2. None of the teams have marketable stars (Dirk and Nash are foreigners and Duncan is quiet) for the mainstream media to completely overhype.
But I blame the lottery for foisting modified parity on us. Ever since Orlando went back-to-back, top picks have gone to lousy teams every spring, creating a vicious circle in which the lottery replenishes weak teams with blue-chippers who aren't ready to carry weak teams.
I must have missed the Bulls drafting fourth last year after coming off of a playoff run. Or Dallas drafting fifth in 2004. Or Detroit drafting second in 2003.
More generally, Simmons ignores the fact that a number of franchises have pulled themselves out of the losing cycle by using their top picks smartly and pairing their young stars with good supporting casts. I'm thinking of Utah and Toronto here, both of which are going to win division titles because the lottery gave them Chris Bosh and Deron Williams and their GMs made smart decisions in accumulating talent.
And that's why the lottery sucks: Not only does it render the occasional Duncan/ Robinson pairing nearly impossible, not only does it reward poorly run clubs like the Hawks (103 games under .500 since the 1998-99 season), it encourages also-rans to bottom out once they suffer some bad luck because they know it's their best chance to eventually contend.
This makes no sense at all. How does the lottery benefit the Hawks if the Hawks waste their picks on Marvin and Shelden Williams? That just leaves Chris Paul, Deron Williams, and Brandon Roy for other teams. If a team is mismanaged (and I'm not conceding that Billy Knight mismanages the Hawks, although I'm not pleased with where our last two lottery picks are right now), then it will screw up its picks regardless of where in the Draft it makes them.
As for Simmons' solution that the lottery should be unweighted, doesn't that create an even more perverse incentive for teams to tank? If you're the Clippers, wouldn't it make more sense to get a one in seven chance at Durant or Oden as opposed to gunning for the 8th seed in the West so you can be wiped off the map by Dallas? Is it better to have decent teams tanking as opposed to bad teams? And let's note the obvious self-interest apparent in Simmons's argument. He's a Clippers season-ticket holder and an unweighted lottery would benefit the Clips more than any other team, since they have the best record of any of the current teams on the outside of the playoff race looking in.

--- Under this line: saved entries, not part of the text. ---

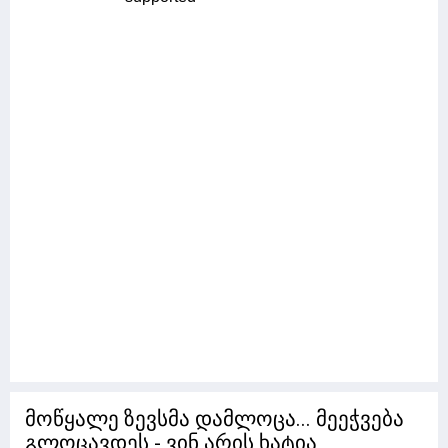
მოწყალე ზევსმა დამლოცა... მეეჭვება
გლოცავდეს - ვინ არის ხატია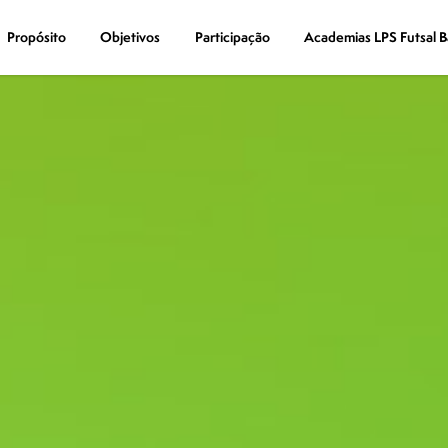
Propósito
Propósito
Objetivos
Objetivos
Participação
Participação
Academias LPS Futsal B
Academias LPS Futsal B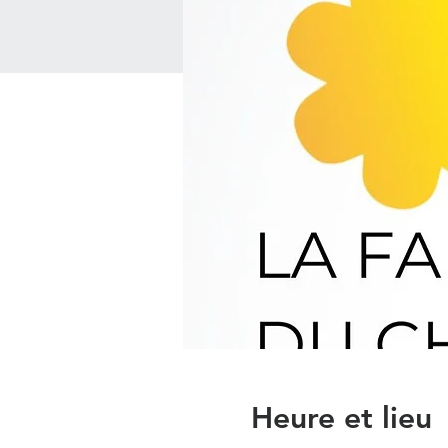
Heure et lieu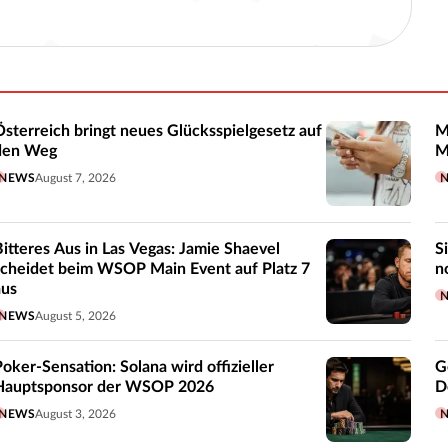
Österreich bringt neues Glücksspielgesetz auf
M
den Weg
M
NEWS
August 7, 2026
Bitteres Aus in Las Vegas: Jamie Shaevel
S
scheidet beim WSOP Main Event auf Platz 7
n
aus
NEWS
August 5, 2026
Poker-Sensation: Solana wird offizieller
G
Hauptsponsor der WSOP 2026
D
NEWS
August 3, 2026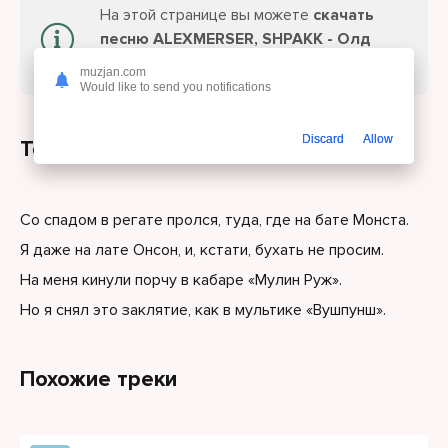
На этой странице вы можете
скачать
песню ALEXMERSER, SHPAKK - Олд
сименс
или слушайте онлайн бесплатно.
muzjan.com
Would like to send you notifications
Discard
Allow
Текст песни
Со спадом в регате пролся, туда, где на бате Монста.
Я даже на лате Онсон, и, кстати, бухать не просим.
На меня кинули порчу в кабаре «Мулин Руж».
Но я снял это заклятие, как в мультике «Вушпунш».
Похожие треки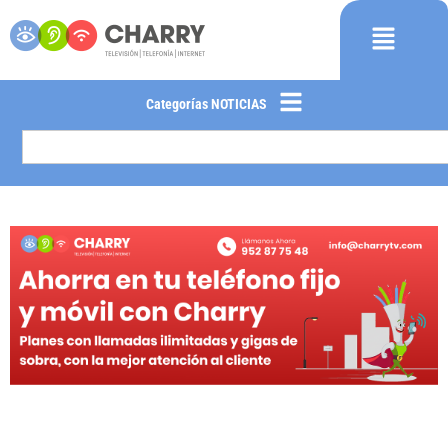
Categorías NOTICIAS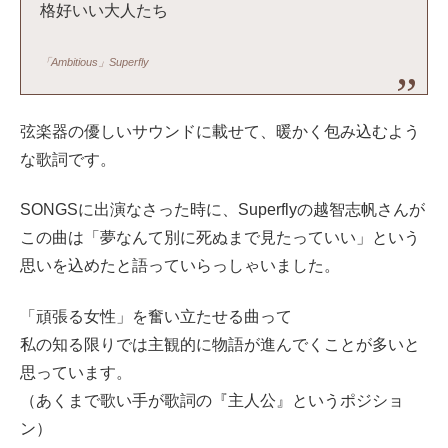
格好いい大人たち
「Ambitious」Superfly
弦楽器の優しいサウンドに載せて、暖かく包み込むよう
な歌詞です。
SONGSに出演なさった時に、Superflyの越智志帆さんが
この曲は「夢なんて別に死ぬまで見たっていい」という
思いを込めたと語っていらっしゃいました。
「頑張る女性」を奮い立たせる曲って
私の知る限りでは主観的に物語が進んでくことが多いと
思っています。
（あくまで歌い手が歌詞の『主人公』というポジショ
ン）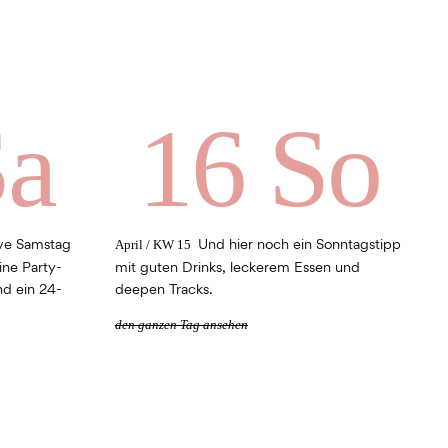
Sa
16 So
ive Samstag
Und hier noch ein Sonntagstipp
April / KW 15
ine Party-
mit guten Drinks, leckerem Essen und
nd ein 24-
deepen Tracks.
den ganzen Tag ansehen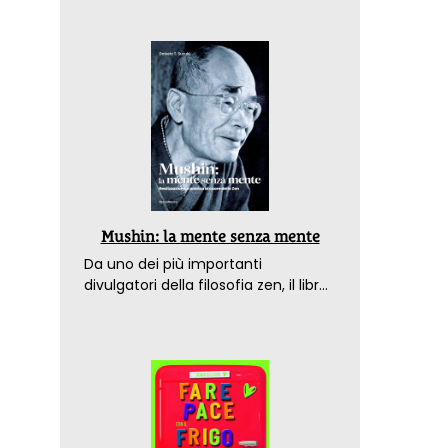
Mushin: la mente senza mente
Da uno dei più importanti
divulgatori della filosofia zen, il libro
che spiega come raggiungere il
benessere nel mondo moderno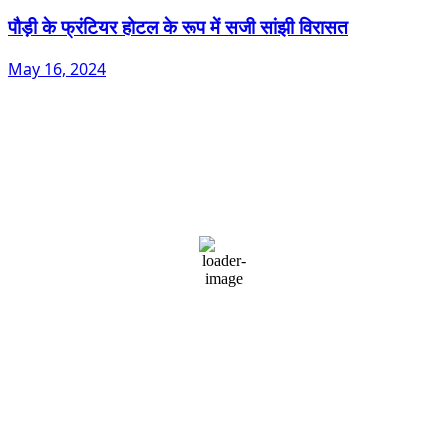
पौड़ी के फ्रंटियर होटल के रूप में सजी सांझी विरासत
May 16, 2024
Dehradun, IN
12:26 pm,
August 9, 2026
29
°C
light rain
73 %
1005 mb
5 mph
Wind Gust:
5 mph
Clouds:
92%
Visibility:
10 km
Sunrise:
5:40 am
Sunset:
7:05 pm
Weather from OpenWeatherMap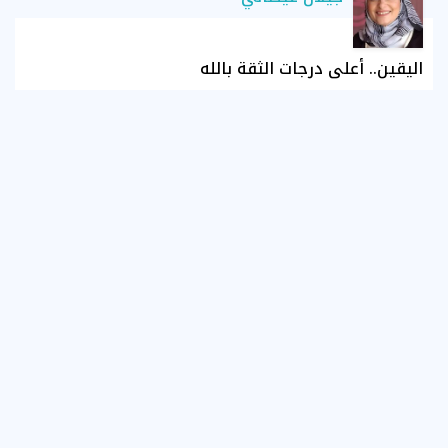
اليقين.. أعلى درجات الثقة بالله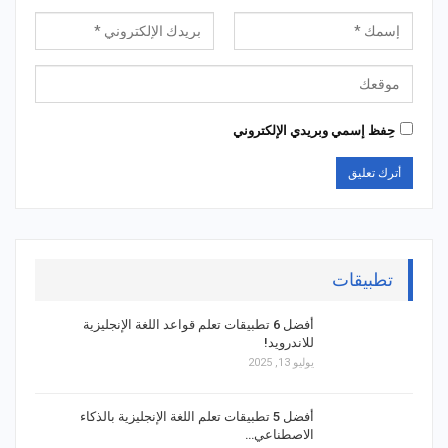
حِفظ إسمي وبريدي الإلكتروني
تطبيقات
أفضل 6 تطبيقات تعلم قواعد اللغة الإنجليزية
للاندرويد!
يوليو 13, 2025
أفضل 5 تطبيقات تعلم اللغة الإنجليزية بالذكاء
الاصطناعي…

In an effort to say something nice about a writer whom I criticize all the time, but I read everything he writes (save for his book), I'll say that this idea is excellent and would create an NCAA Tournament-type element to the NBA post-season:
Shorten the regular season by four games, guarantee the top six seeds in each conference, then have a double-elimination tourney for the seventh and eighth seeds between the remaining 15 teams.
It's too bad that the 9th-largest metro area in the country has no business participating.